Mother's toy stores get Hawai'i kids thinking

By Dan Nakaso
Advertiser Staff Writer

Nancy Page wasn't thinking about starting a chain of toy stores. She was just a mother trying to help her troubled young son.

Thinker Toys founder Nancy Page and her son, Christian, 14, show off their creativity with a GeoMag Kit, which uses magnetic pieces that stick together without fasteners. Nancy runs three Thinker Toys stores in Hawai'i.

Bruce Asato • The Honolulu Advertiser

Christian Page was born 3 1/2 months premature and lived in an incubator in neonatal intensive care for the first 4 months of his life. He underwent three operations — on his brain, to his heart and for a hernia.

The doctors said Christian had cerebral palsy. They said Christian "could be a vegetable," Page said.

For years, Nancy Page watched therapists work with Christian using brightly colored, well-made toys that were designed to stimulate his brain and his body.

She searched for the same kind of toys to work with him at home; the kind of toys she couldn't find anywhere in Hawai'i.

Page had to order catalogs and flip through their pages. And over time an idea began to take shape.

"Other parents must be looking for educational toys, too," Page said. "There was an open niche in Hawai'i that no one was filling."

When Christian was 9 Page opened her first of three Thinker Toys stores, beginning at Kahala Mall. In between she gave birth to a second child — a healthy daughter named Pualani — even though the doctors said that having another baby was risky.

"It was a leap of faith," Page said. "That's what I took. A leap of faith."

Before she was a mother and before she was a business owner, Page studied anthropology at the University of California-Los Angeles and at the University of Hawai'i, but never developed her degree into a career.

Instead she got an executive master's in business administration from UH in 1988 while working for an advertising agency.

But she hated the lack of control over her life and work.

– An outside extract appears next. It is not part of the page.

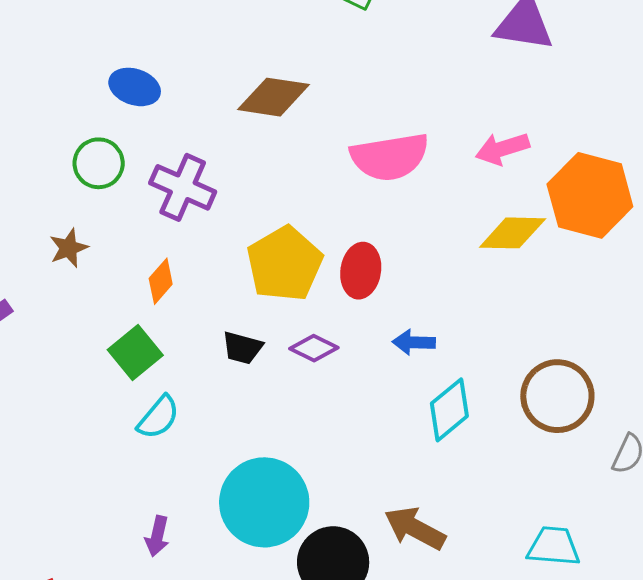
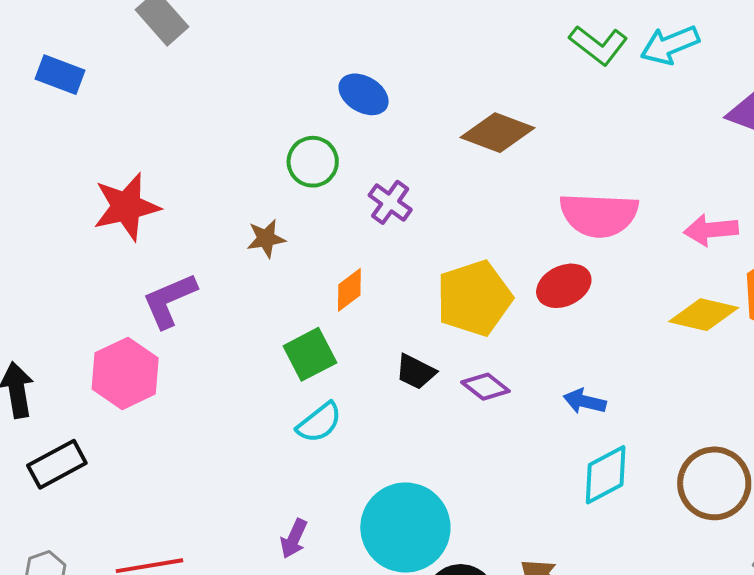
purple cross: (183, 187) -> (390, 202), size x0.7
red ellipse: (361, 271) -> (564, 286), moved, turned 44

"I realized I'm more of the entrepreneurial type," Page said. "I want the flexibility and independence. I like to do my own thing, on my own schedule."

She answered a newspaper ad by Hallmark Cards seeking business people to enter into licensing agreements to run Hallmark stores. Scraping together more than $30,000 from family and savings, Page opened one Hallmark store in Kailua and another at Pearlridge Center.

Hallmark's training program in Kansas City, Mo., taught Page how to lay out a store, display merchandise and market the business. She loved the challenge and the freedom of being her own boss.

In 1992, Page sold the stores to spend more time at home with Christian, who was 3, and Pualani, who was 1. But five years later, the children were in school and "I needed some mental stimulation," Page said.

She was ready to start a new business selling educational toys.

No action figures were allowed. Nothing violent. And she would sell no dolls or toys that were marketed because of a movie.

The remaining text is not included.